NGA's Scheppach says states will feel biggest impact of slump two years after recovery starts.
Photo: National Governors Association
NGA's Scheppach says states will feel biggest impact of slump two years after recovery starts.

The groups on Nov. 12 released preliminary findings from their next biannual Fiscal Survey of the States, due out soon. Scott Pattison, executive director of the budget officers' group, says that for fiscal 2009 and 2010 "We are seeing the worst numbers and indicators that we've ever seen in terms of state fiscal conditions."

Pattison says that states' combined 2009 collections of sales, personal income and corporate income taxes fell 7.4% from the 2008 level. The sharpest decline was in corporate income tax collections, which plunged 16.1%.

NGA and NASBO also said that in fiscal 2009, which for most states ended June 30, 42 states cut their operating budgets by a total of $31.2 billion.
That is a much more severe reduction than in the last fiscal crunch, when cuts were $14 billion in 2002 and $12 billion in 2003.

The reductions included layoffs at 19 states in 2009. Pattison added that
25 states had layoffs or plan to do so in 2010.

According to the previous NGA-NASBO fiscal survey, released in June, 15 states reduced their transportation spending in 2009 and 19 planned cuts in that sector in 2010.

Raymond Scheppach, NGA's executive director, notes that an economic downturn's biggest impact on states occurs two years after a recession ends.
He also says that when a rebound begins, states still will face large "unmet needs" that they will have to address. NGA and NASBO say those include pension funds and deferred spending on infrastructure.

Scheppach also notes that the American Recovery and Reinvestment Act has been a boost to states, especially its $87 billion in Medicaid funding and $48 billion in fiscal stabilization funds. "Without those," he says, "the cuts would have been a lot more draconian."

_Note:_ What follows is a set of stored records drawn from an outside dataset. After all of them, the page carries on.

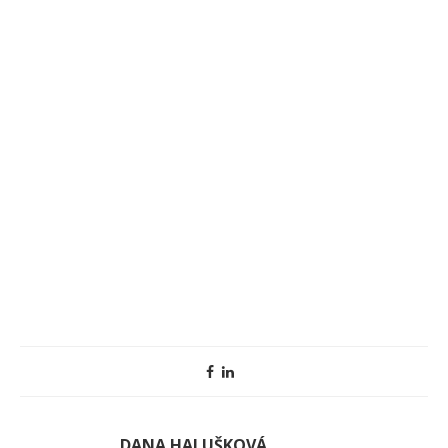
DANA HALUŠKOVÁ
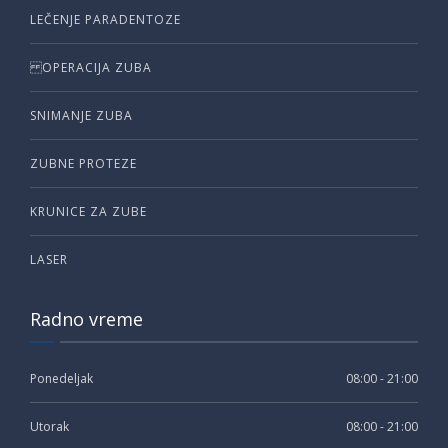
LEČENJE PARADENTOZE
OPERACIJA ZUBA
SNIMANJE ZUBA
ZUBNE PROTEZE
KRUNICE ZA ZUBE
LASER
Radno vreme
Ponedeljak
08:00 - 21:00
Utorak
08:00 - 21:00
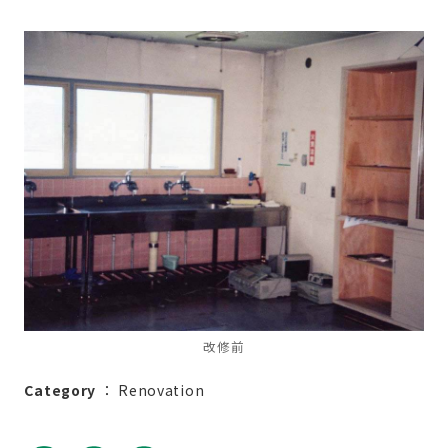
改修前
Category
：
Renovation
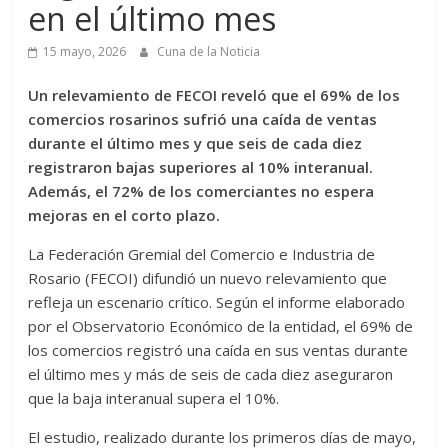
en el último mes
15 mayo, 2026
Cuna de la Noticia
Un relevamiento de FECOI reveló que el 69% de los
comercios rosarinos sufrió una caída de ventas
durante el último mes y que seis de cada diez
registraron bajas superiores al 10% interanual.
Además, el 72% de los comerciantes no espera
mejoras en el corto plazo.
La Federación Gremial del Comercio e Industria de
Rosario (FECOI) difundió un nuevo relevamiento que
refleja un escenario crítico. Según el informe elaborado
por el Observatorio Económico de la entidad, el 69% de
los comercios registró una caída en sus ventas durante
el último mes y más de seis de cada diez aseguraron
que la baja interanual supera el 10%.
El estudio, realizado durante los primeros días de mayo,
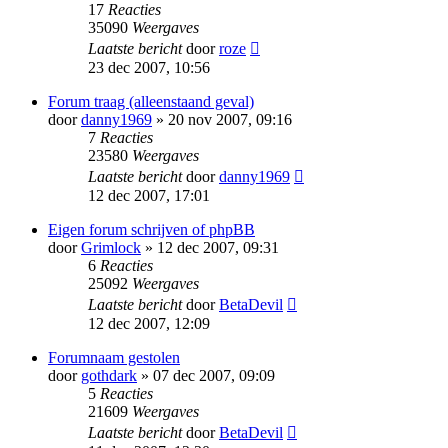
17
Reacties
35090
Weergaves
Laatste bericht
door
roze
23 dec 2007, 10:56
Forum traag (alleenstaand geval)
door
danny1969
» 20 nov 2007, 09:16
7
Reacties
23580
Weergaves
Laatste bericht
door
danny1969
12 dec 2007, 17:01
Eigen forum schrijven of phpBB
door
Grimlock
» 12 dec 2007, 09:31
6
Reacties
25092
Weergaves
Laatste bericht
door
BetaDevil
12 dec 2007, 12:09
Forumnaam gestolen
door
gothdark
» 07 dec 2007, 09:09
5
Reacties
21609
Weergaves
Laatste bericht
door
BetaDevil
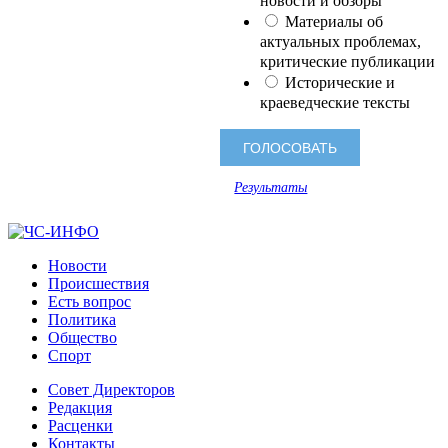
новости и обзоры
Материалы об
актуальных проблемах,
критические публикации
Исторические и
краеведческие тексты
Результаты
Новости
Происшествия
Есть вопрос
Политика
Общество
Спорт
Совет Директоров
Редакция
Расценки
Контакты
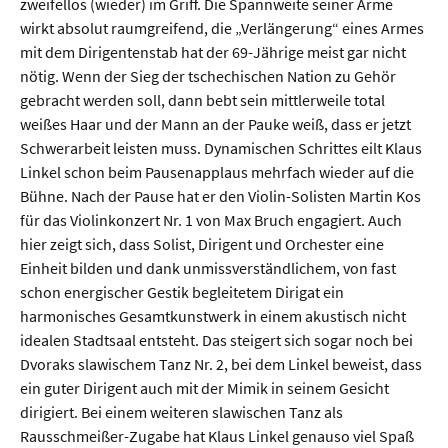
zweifellos (wieder) im Griff. Die Spannweite seiner Arme
wirkt absolut raumgreifend, die „Verlängerung“ eines Armes
mit dem Dirigentenstab hat der 69-Jährige meist gar nicht
nötig. Wenn der Sieg der tschechischen Nation zu Gehör
gebracht werden soll, dann bebt sein mittlerweile total
weißes Haar und der Mann an der Pauke weiß, dass er jetzt
Schwerarbeit leisten muss. Dynamischen Schrittes eilt Klaus
Linkel schon beim Pausenapplaus mehrfach wieder auf die
Bühne. Nach der Pause hat er den Violin-Solisten Martin Kos
für das Violinkonzert Nr. 1 von Max Bruch engagiert. Auch
hier zeigt sich, dass Solist, Dirigent und Orchester eine
Einheit bilden und dank unmissverständlichem, von fast
schon energischer Gestik begleitetem Dirigat ein
harmonisches Gesamtkunstwerk in einem akustisch nicht
idealen Stadtsaal entsteht. Das steigert sich sogar noch bei
Dvoraks slawischem Tanz Nr. 2, bei dem Linkel beweist, dass
ein guter Dirigent auch mit der Mimik in seinem Gesicht
dirigiert. Bei einem weiteren slawischen Tanz als
Rausschmeißer-Zugabe hat Klaus Linkel genauso viel Spaß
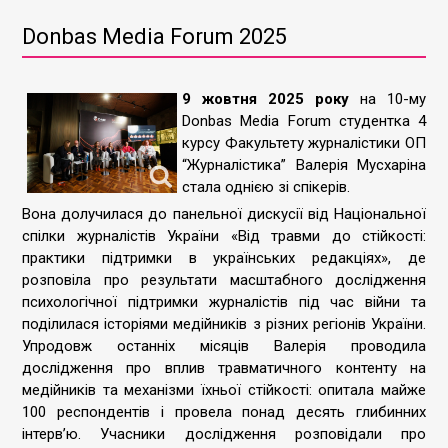
Donbas Media Forum 2025
9 жовтня 2025 року
на 10-му
Donbas Media Forum студентка 4
курсу Факультету журналістики ОП
“Журналістика” Валерія Мусхаріна
стала однією зі спікерів.
Вона долучилася до панельної дискусії від Національної
спілки журналістів України «Від травми до стійкості:
практики підтримки в українських редакціях», де
розповіла про результати масштабного дослідження
психологічної підтримки журналістів під час війни та
поділилася історіями медійників з різних регіонів України.
Упродовж останніх місяців Валерія проводила
дослідження про вплив травматичного контенту на
медійників та механізми їхньої стійкості: опитала майже
100 респондентів і провела понад десять глибинних
інтерв’ю. Учасники дослідження розповідали про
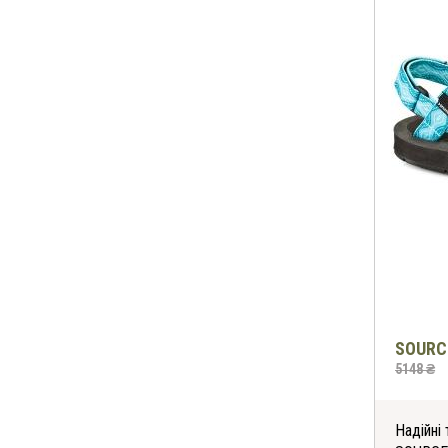
SOURC
5148 ₴
Надійні 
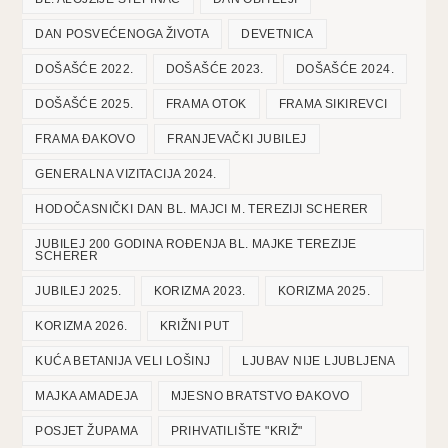
DAN POSVEĆENOGA ŽIVOTA
DEVETNICA
DOŠAŠĆE 2022.
DOŠAŠĆE 2023.
DOŠAŠĆE 2024.
DOŠAŠĆE 2025.
FRAMA OTOK
FRAMA SIKIREVCI
FRAMA ĐAKOVO
FRANJEVAČKI JUBILEJ
GENERALNA VIZITACIJA 2024.
HODOČASNIČKI DAN BL. MAJCI M. TEREZIJI SCHERER
JUBILEJ 200 GODINA ROĐENJA BL. MAJKE TEREZIJE
SCHERER
JUBILEJ 2025.
KORIZMA 2023.
KORIZMA 2025.
KORIZMA 2026.
KRIŽNI PUT
KUĆA BETANIJA VELI LOŠINJ
LJUBAV NIJE LJUBLJENA
MAJKA AMADEJA
MJESNO BRATSTVO ĐAKOVO
POSJET ŽUPAMA
PRIHVATILIŠTE "KRIŽ"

President Obama said Nov. 6 that further moves are needed to boost job creation, stating that his advisors are looking at such things as additional funding for roads and energy-efficient buildings.

Even though states are in a deep fiscal hole, Scheppach says NGA has not requested any further fiscal help at this point from the White House. He does note that the health-care bill that the House approved Nov. 7 does include $23.5 billion in additional Medicaid assistance to states.